Ahora bien, que el Estado dominicano sea aconfesional no significa que sea indiferente a las religiones. Aquí debemos distinguir dos grandes modelos de laicidad en función de la actitud normativa del Estado frente al fenómeno religioso: el de “neutralidad estricta” y el de la “neutralidad abierta”. En el caso dominicano, contrario a Francia y al igual que en España, el Estado se adscribe al modelo de neutralidad abierta y, al tiempo que garantiza la separación entre las funciones estatales y las religiosas afirmando la aconfesionalidad del Estado, sí puede y debe tener en cuenta las creencias religiosas de la sociedad dominicana y mantener las debidas relaciones de cooperación con la Iglesia Católica y con las demás confesiones, a fin de garantizar el efectivo y plural ejercicio de la libertad religiosa por los individuos y las comunidades, lo cual puede concretarse en acuerdos con las diferentes confesiones en nada incompatibles con un Estado laico y democrático.

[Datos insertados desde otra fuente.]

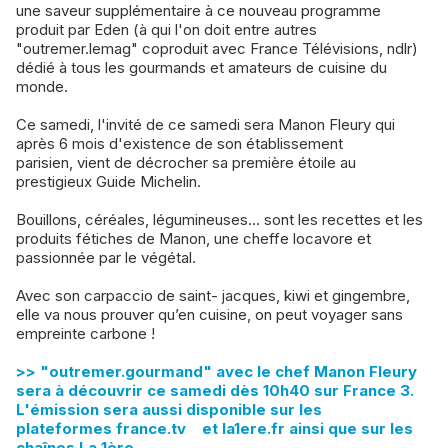
une saveur supplémentaire à ce nouveau programme
produit par Eden (à qui l'on doit entre autres
"outremer.lemag" coproduit avec France Télévisions, ndlr)
dédié à tous les gourmands et amateurs de cuisine du
monde.
Ce samedi, l'invité de ce samedi sera Manon Fleury qui
après 6 mois d'existence de son établissement
parisien, vient de décrocher sa première étoile au
prestigieux Guide Michelin.
Bouillons, céréales, légumineuses... sont les recettes et les
produits fétiches de Manon, une cheffe locavore et
passionnée par le végétal.
Avec son carpaccio de saint- jacques, kiwi et gingembre,
elle va nous prouver qu’en cuisine, on peut voyager sans
empreinte carbone !
>> "outremer.gourmand" avec le chef Manon Fleury
sera à découvrir ce samedi dès 10h40 sur France 3.
L'émission sera aussi disponible sur les
plateformes
france.tv
et la1ere.fr ainsi que sur les
chaînes La 1ère.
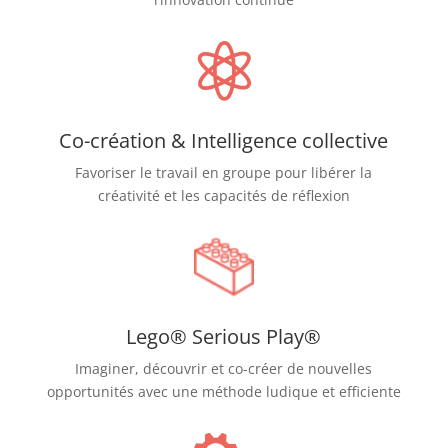

Co-création & Intelligence collective
Favoriser le travail en groupe pour libérer la
créativité et les capacités de réflexion
Lego® Serious Play®
Imaginer, découvrir et co-créer de nouvelles
opportunités avec une méthode ludique et efficiente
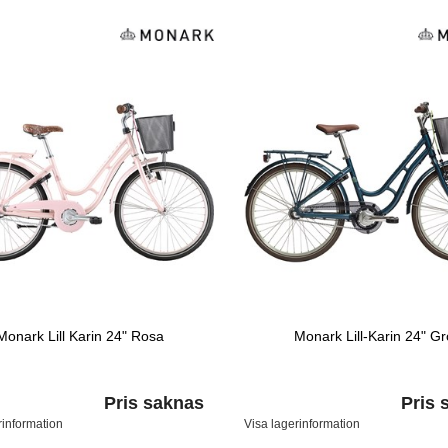
Monark Lill Karin 24" Rosa
Monark Lill-Karin 24" G
Pris saknas
Pris 
rinformation
Visa lagerinformation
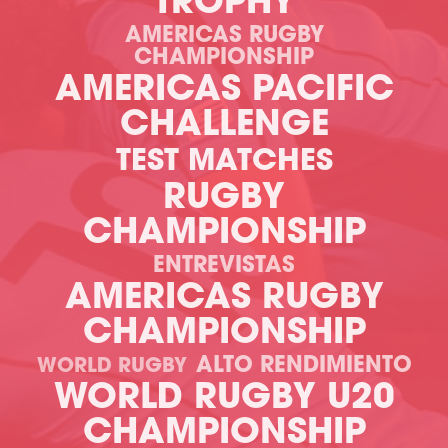
TROPHY
AMERICAS RUGBY
CHAMPIONSHIP
AMERICAS PACIFIC
CHALLENGE
TEST MATCHES
RUGBY
CHAMPIONSHIP
ENTREVISTAS
AMERICAS RUGBY
CHAMPIONSHIP
ALTO RENDIMIENTO
WORLD RUGBY
WORLD RUGBY U20
CHAMPIONSHIP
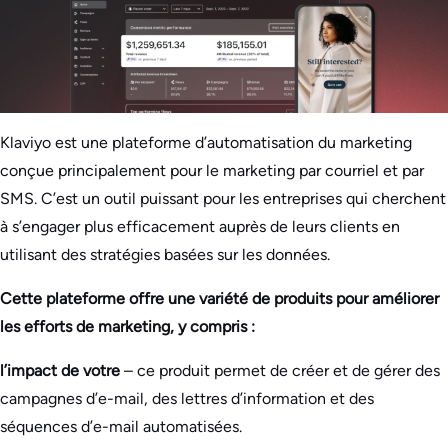
Klaviyo est une plateforme d’automatisation du marketing
conçue principalement pour le marketing par courriel et par
SMS. C’est un outil puissant pour les entreprises qui cherchent
à s’engager plus efficacement auprès de leurs clients en
utilisant des stratégies basées sur les données.
Cette plateforme offre une variété de produits pour améliorer
les efforts de marketing, y compris :
l’impact de votre
– ce produit permet de créer et de gérer des
campagnes d’e-mail, des lettres d’information et des
séquences d’e-mail automatisées.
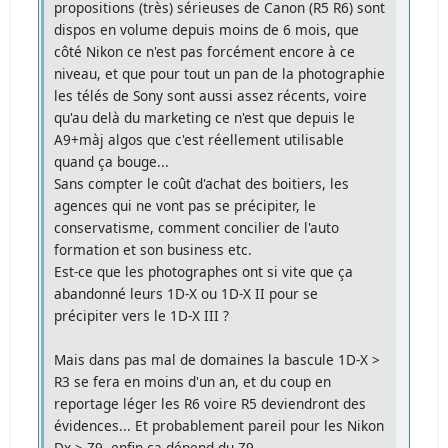
propositions (très) sérieuses de Canon (R5 R6) sont
dispos en volume depuis moins de 6 mois, que
côté Nikon ce n'est pas forcément encore à ce
niveau, et que pour tout un pan de la photographie
les télés de Sony sont aussi assez récents, voire
qu'au delà du marketing ce n'est que depuis le
A9+màj algos que c'est réellement utilisable
quand ça bouge...
Sans compter le coût d'achat des boitiers, les
agences qui ne vont pas se précipiter, le
conservatisme, comment concilier de l'auto
formation et son business etc.
Est-ce que les photographes ont si vite que ça
abandonné leurs 1D-X ou 1D-X II pour se
précipiter vers le 1D-X III ?
Mais dans pas mal de domaines la bascule 1D-X >
R3 se fera en moins d'un an, et du coup en
reportage léger les R6 voire R5 deviendront des
évidences... Et probablement pareil pour les Nikon
Dx > Z9, enfin ça dépend du Z9.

Por eso, en principio, consideramos perfectamente válido desde la óptica constitucional el convenio entre Educación y el Episcopado. Y es que un Estado, como el dominicano, cuya Constitución en su artículo 7 lo proclama Social, no puede ni debe ignorar que a cientos de miles de ciudadanos de escasos recursos y a sus hijos que profesan la religión católica se les hace materialmente imposible recibir una educación religiosa conforme sus creencias y de la de sus padres, lo cual atenta directamente contra el núcleo duro de la dignidad humana. Naturalmente, el Estado debe velar porque el mismo trato se otorgue a los colegios de las demás confesiones, como efectivamente lo han reclamado estas, tras hacerse público el citado convenio. En este sentido, la clave es que lo que la Constitución prohíbe es que la cooperación con una o varias confesiones sea tan preferente que modifique el pluralismo religioso y dificulte gravemente o haga imposible a las restantes y a los miembros de éstas el ejercicio de su derecho a la libertad de cultos.